Paper published in IEEE Transactions on Information Theory!

Paper on quantum information recovery is published in IEEE Transactions on Information Theory 🎉
Our paper Virtual Quantum Markov Chains by Yu-Ao Chen, Chengkai Zhu, Keming He, Mingrui Jing, and Xin Wang is published in IEEE Transactions on Information Theory!
For IEEE TIT: The IEEE Transactions on Information Theory publishes papers concerned with the transmission, processing, and utilization of information. While the boundaries of acceptable subject matter are intentionally not sharply delimited, its scope currently includes Shannon theory, coding theory and techniques, data compression, sequences, signal processing, detection and estimation, pattern recognition, learning and inference, communications and communication networks, complexity and cryptography, and quantum information theory and coding. Papers published in the IEEE Transactions on Information Theory should contain a strong conceptual or analytical contribution.
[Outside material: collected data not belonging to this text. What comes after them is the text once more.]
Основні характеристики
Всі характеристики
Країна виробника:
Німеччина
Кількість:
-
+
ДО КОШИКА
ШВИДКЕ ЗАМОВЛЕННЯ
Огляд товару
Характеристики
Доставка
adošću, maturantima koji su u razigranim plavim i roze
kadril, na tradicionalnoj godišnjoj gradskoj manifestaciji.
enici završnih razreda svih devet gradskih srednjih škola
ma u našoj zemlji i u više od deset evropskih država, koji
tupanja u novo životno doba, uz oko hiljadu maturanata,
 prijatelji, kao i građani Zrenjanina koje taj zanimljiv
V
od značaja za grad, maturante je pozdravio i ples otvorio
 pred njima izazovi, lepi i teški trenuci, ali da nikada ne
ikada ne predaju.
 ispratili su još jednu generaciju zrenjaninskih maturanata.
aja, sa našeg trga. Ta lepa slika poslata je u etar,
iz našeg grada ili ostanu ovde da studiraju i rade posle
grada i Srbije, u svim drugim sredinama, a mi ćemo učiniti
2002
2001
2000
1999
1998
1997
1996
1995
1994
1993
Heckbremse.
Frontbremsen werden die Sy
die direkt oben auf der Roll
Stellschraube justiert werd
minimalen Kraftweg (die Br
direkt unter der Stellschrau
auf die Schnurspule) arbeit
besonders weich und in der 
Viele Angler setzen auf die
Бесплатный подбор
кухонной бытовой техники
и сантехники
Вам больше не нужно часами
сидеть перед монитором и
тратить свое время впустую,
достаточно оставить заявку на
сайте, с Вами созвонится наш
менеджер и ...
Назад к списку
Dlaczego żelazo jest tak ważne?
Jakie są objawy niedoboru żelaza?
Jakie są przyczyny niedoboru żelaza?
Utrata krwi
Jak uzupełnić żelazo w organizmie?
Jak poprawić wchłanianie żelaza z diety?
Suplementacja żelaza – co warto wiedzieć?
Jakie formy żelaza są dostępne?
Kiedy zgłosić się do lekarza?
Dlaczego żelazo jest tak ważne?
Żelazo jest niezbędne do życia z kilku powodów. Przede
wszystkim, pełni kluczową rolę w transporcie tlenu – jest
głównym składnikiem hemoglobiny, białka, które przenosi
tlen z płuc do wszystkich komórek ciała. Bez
For the paper Virtual Quantum Markov Chains: Quantum Markov chains generalize classical Markov chains for random variables to the quantum realm and exhibit unique inherent properties, making them an important feature in quantum information theory. In this work, we propose the concept of virtual quantum Markov chains (VQMCs), focusing on scenarios where subsystems retain classical information about global systems from measurement statistics. As a generalization of quantum Markov chains, VQMCs characterize states where arbitrary global shadow information can be recovered from subsystems through local quantum operations and measurements. We present an algebraic characterization for virtual quantum Markov chains and show that the virtual quantum recovery is fully determined by the block matrices of a quantum state on its subsystems. Notably, we find a distinction between two classes of tripartite entanglement by showing that the W state is a VQMC while the GHZ state is not. Furthermore, we introduce the virtual non-Markovianity to quantify the non-Markovianity of a given quantum state, which also assesses the optimal sampling overhead for virtually recovering this state. Our findings elucidate distinctions between quantum Markov chains and virtual quantum Markov chains, extending our understanding of quantum recovery to scenarios prioritizing classical information from measurement statistics.